House Asst. Majority Leader and Cebu First District Rep. Eduardo Gullas slammed on Wednesday, Dec. 8 the Makati Business Club (MBC) for calling on the government to take control of the operations of the offshore Malampaya gas field.
Gullas, chairman of the House Committee on Land Use, said the MBC must not pretend it is representing the entire business sector in the country when it asked government-owned Philippine National Oil Co. to take control of Malampaya.
“There are far more representative chambers of commerce and industry in the country that want the government to stay out of any business and avoid competing with private enterprises,” said Gullas who is also a senior member of the House Committee on Ways and Means.
“In fact, we would not be surprised if business groups in the provinces, such as those in Cebu and Davao, tend to perceive the MBC as an elitist club from ‘imperial’ Manila,” Gullas said.
The Cebuano solon explained that the objective behind the government’s petroleum service contracting scheme is “precisely to let private corporations assume the risk of spending capital to discover and develop our indigenous gas and oil resources.” “If they drill an offshore well that won’t flow gas or oil in commercial quantities, then the government does not have to worry about reimbursing them,” Gullas said.

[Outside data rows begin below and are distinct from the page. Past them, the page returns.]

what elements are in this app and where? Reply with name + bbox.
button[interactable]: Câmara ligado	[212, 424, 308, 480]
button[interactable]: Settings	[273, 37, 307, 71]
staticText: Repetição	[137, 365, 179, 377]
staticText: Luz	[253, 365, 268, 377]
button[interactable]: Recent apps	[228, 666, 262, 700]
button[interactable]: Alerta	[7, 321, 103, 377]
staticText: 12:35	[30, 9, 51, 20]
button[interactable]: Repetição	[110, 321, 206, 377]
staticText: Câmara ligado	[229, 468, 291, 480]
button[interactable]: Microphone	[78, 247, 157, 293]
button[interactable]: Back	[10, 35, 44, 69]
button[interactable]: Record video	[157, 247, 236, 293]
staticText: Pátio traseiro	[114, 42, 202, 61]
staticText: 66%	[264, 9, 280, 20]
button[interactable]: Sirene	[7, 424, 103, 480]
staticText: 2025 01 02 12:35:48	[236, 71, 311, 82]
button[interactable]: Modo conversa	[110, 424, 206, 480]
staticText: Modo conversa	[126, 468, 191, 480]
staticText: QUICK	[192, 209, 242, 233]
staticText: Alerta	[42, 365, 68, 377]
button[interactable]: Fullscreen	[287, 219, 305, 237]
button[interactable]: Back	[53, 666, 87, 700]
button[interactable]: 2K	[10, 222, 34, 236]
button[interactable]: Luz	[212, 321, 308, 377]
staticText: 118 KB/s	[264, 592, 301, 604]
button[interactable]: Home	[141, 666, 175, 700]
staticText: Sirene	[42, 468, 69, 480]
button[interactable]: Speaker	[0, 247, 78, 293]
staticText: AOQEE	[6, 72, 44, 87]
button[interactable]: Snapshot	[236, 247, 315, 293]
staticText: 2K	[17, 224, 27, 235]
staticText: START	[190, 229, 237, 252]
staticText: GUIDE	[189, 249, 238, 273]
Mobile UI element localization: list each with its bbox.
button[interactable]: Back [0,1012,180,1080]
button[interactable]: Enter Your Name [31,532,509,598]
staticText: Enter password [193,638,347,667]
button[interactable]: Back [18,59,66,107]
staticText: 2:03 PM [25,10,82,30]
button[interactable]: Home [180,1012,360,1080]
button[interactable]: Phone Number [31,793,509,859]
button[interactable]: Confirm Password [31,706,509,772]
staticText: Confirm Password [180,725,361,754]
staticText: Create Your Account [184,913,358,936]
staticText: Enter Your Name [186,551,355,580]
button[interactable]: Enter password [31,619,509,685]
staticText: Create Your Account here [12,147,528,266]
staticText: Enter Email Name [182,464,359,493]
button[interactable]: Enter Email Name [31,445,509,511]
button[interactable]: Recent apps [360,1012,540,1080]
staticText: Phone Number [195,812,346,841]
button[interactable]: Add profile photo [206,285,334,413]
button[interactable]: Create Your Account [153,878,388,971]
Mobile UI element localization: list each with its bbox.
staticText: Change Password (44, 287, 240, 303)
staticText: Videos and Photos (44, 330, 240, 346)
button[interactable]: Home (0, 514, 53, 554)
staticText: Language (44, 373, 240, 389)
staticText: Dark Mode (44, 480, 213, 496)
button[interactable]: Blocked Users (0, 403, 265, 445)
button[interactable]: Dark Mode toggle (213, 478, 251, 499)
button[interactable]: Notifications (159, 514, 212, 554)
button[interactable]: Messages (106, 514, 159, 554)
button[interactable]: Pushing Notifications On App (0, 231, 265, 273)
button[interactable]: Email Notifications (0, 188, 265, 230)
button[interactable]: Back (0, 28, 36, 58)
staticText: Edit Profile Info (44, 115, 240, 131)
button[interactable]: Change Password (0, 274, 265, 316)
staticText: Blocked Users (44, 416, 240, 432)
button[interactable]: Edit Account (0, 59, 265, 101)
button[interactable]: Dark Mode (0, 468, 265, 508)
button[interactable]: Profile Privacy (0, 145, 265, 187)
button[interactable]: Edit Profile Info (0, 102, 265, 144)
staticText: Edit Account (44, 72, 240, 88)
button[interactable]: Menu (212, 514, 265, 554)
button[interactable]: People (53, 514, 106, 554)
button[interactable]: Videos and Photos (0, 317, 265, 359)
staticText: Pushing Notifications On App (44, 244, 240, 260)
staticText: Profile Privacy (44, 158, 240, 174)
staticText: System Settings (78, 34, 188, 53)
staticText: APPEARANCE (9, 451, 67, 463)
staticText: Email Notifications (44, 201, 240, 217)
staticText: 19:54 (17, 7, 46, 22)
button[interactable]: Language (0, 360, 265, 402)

“Right now, we already have Filipino tycoons engaged in petroleum service contracting, so there’s no need for PNOC to come in and compete, more so because the government does not have the wherewithal,” Gullas pointed out.
According to Gullas Manuel Pangilinan’s PXP Energy Corp., Enrique Razon Jr.’s Monte Oro Resources & Energy Inc., and Jaime Augusto Zobel de Ayala’s ACE Enexor Inc., among others, are already engaged in petroleum service contracting.

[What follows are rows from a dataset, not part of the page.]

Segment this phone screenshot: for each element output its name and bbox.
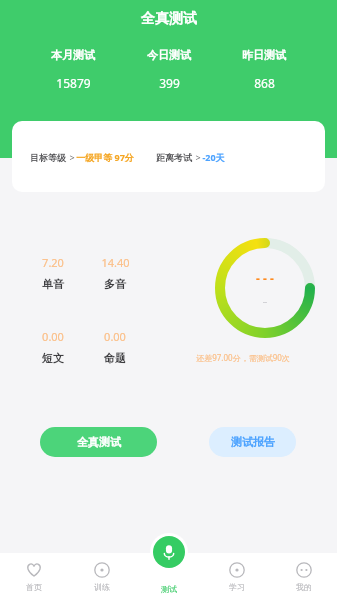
staticText: 测试: [161, 584, 177, 594]
staticText: 单音: [42, 277, 64, 291]
staticText: 今日测试: [147, 48, 191, 62]
staticText: 15879: [56, 75, 91, 91]
staticText: 训练: [94, 582, 110, 592]
staticText: 一级甲等 97分: [76, 151, 134, 163]
staticText: 首页: [26, 582, 42, 592]
staticText: 距离考试: [156, 152, 192, 163]
staticText: 14.40: [101, 255, 130, 270]
button[interactable]: 测试: [153, 536, 185, 568]
staticText: 命题: [104, 351, 126, 365]
staticText: - - -: [256, 270, 274, 286]
button[interactable]: 测试报告: [209, 427, 296, 457]
button[interactable]: 学习: [203, 553, 270, 600]
staticText: 本月测试: [51, 48, 95, 62]
staticText: 学习: [229, 582, 245, 592]
staticText: 测试报告: [231, 435, 275, 449]
staticText: 399: [159, 75, 180, 91]
button[interactable]: 全真测试: [40, 427, 157, 457]
staticText: 多音: [104, 277, 126, 291]
staticText: 0.00: [42, 329, 64, 344]
button[interactable]: 我的: [270, 553, 337, 600]
staticText: >: [192, 151, 202, 163]
staticText: 我的: [296, 582, 312, 592]
staticText: >: [66, 151, 76, 163]
staticText: 全真测试: [141, 10, 197, 28]
staticText: 868: [254, 75, 275, 91]
staticText: 7.20: [42, 255, 64, 270]
staticText: -20天: [202, 151, 225, 163]
staticText: 全真测试: [77, 435, 121, 449]
button[interactable]: 首页: [0, 553, 68, 600]
button[interactable]: 目标等级: [12, 121, 325, 192]
staticText: 0.00: [104, 329, 126, 344]
staticText: 昨日测试: [242, 48, 286, 62]
button[interactable]: 训练: [68, 553, 136, 600]
staticText: 还差97.00分，需测试90次: [196, 352, 290, 363]
staticText: 短文: [42, 351, 64, 365]
staticText: 目标等级: [30, 152, 66, 163]
staticText: --: [263, 298, 267, 306]
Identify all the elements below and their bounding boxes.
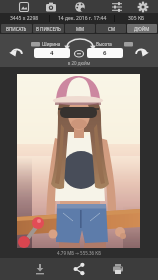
- button[interactable]: 6: [87, 48, 123, 58]
- button[interactable]: [72, 49, 86, 59]
- button[interactable]: [71, 0, 89, 13]
- button[interactable]: [64, 37, 96, 50]
- button[interactable]: [66, 258, 92, 280]
- staticText: ММ: [76, 26, 85, 32]
- staticText: СМ: [108, 26, 115, 32]
- staticText: ВПИСАТЬ: [6, 26, 27, 32]
- button[interactable]: СМ: [96, 24, 126, 33]
- staticText: 6: [103, 49, 107, 57]
- button[interactable]: [7, 46, 23, 60]
- button[interactable]: [42, 0, 60, 13]
- button[interactable]: ММ: [65, 24, 95, 33]
- button[interactable]: [108, 0, 126, 13]
- button[interactable]: ВПИСАТЬ: [1, 24, 32, 33]
- button[interactable]: 3445 x 2298: [0, 13, 49, 23]
- button[interactable]: 14 дек. 2016 г. 17:44: [50, 13, 114, 23]
- button[interactable]: ДЮЙМ: [127, 24, 157, 33]
- button[interactable]: [135, 46, 151, 60]
- staticText: 14 дек. 2016 г. 17:44: [58, 15, 107, 22]
- button[interactable]: [134, 0, 152, 13]
- button[interactable]: В ПИКСЕЛЬ: [33, 24, 64, 33]
- button[interactable]: 4: [34, 48, 70, 58]
- staticText: 4.79 МБ → 555.36 КБ: [0, 250, 158, 256]
- staticText: ДЮЙМ: [134, 26, 150, 32]
- staticText: в 20 дюйм: [0, 60, 158, 66]
- button[interactable]: [27, 258, 53, 280]
- staticText: 4: [50, 49, 54, 57]
- staticText: 305 КБ: [128, 15, 145, 22]
- button[interactable]: [105, 258, 131, 280]
- button[interactable]: 305 КБ: [115, 13, 158, 23]
- staticText: 3445 x 2298: [10, 15, 39, 22]
- button[interactable]: [15, 0, 33, 13]
- staticText: Ширина: [42, 41, 61, 47]
- staticText: Высота: [96, 41, 112, 47]
- staticText: В ПИКСЕЛЬ: [36, 26, 61, 32]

“We must also stress that any government acquisition and operation of a new energy asset would be highly regressive, considering that the State has been disposing of them for decades,” Gullas said.
“The business community, including the MBC, was actually very supportive of the government’s privatization program in the past, because they participated by buying and then developing the energy assets,” Gullas noted.

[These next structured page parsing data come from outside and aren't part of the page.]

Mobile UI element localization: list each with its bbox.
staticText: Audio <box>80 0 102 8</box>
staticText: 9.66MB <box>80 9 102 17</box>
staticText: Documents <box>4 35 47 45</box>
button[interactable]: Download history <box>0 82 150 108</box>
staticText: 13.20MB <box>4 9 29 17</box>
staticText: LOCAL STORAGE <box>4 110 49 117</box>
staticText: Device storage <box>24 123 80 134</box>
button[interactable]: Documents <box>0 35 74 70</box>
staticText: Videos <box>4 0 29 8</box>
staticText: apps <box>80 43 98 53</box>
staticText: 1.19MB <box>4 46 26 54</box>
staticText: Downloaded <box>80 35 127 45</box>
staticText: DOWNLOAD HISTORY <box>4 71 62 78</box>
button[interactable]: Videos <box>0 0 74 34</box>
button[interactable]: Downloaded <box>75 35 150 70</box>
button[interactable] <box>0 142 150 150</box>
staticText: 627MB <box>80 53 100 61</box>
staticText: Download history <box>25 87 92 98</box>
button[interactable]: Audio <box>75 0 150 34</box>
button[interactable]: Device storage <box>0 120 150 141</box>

He recalled that in 2007, under pressure to bridge the budget deficit, the government sold its 60 percent stake in PNOC Energy Development Corp. (PNOC EDC) for P58.5 billion to a partnership led by Lopez-owned First Gen. Corp.
“When the government sold PNOC EDC, nobody protested and said the government should keep the asset because it is the country’s largest and the world’s second-largest geothermal energy producer,” Gullas said.
PNOC EDC was a Philippine Stock Exchange-listed entity with 40 percent of its shares held by the public when it was sold by the government.
Gullas also cited the case of the National Power Corp. (Napocor), whose generating and transmission assets were sold off and are now owned and operated by private firms.
“We got rid of PNOC’s and Napocor’s holdings not only because the government needed the money, but also because the government did not have the cash to modernize, improve and make these assets economically viable,” Gullas said.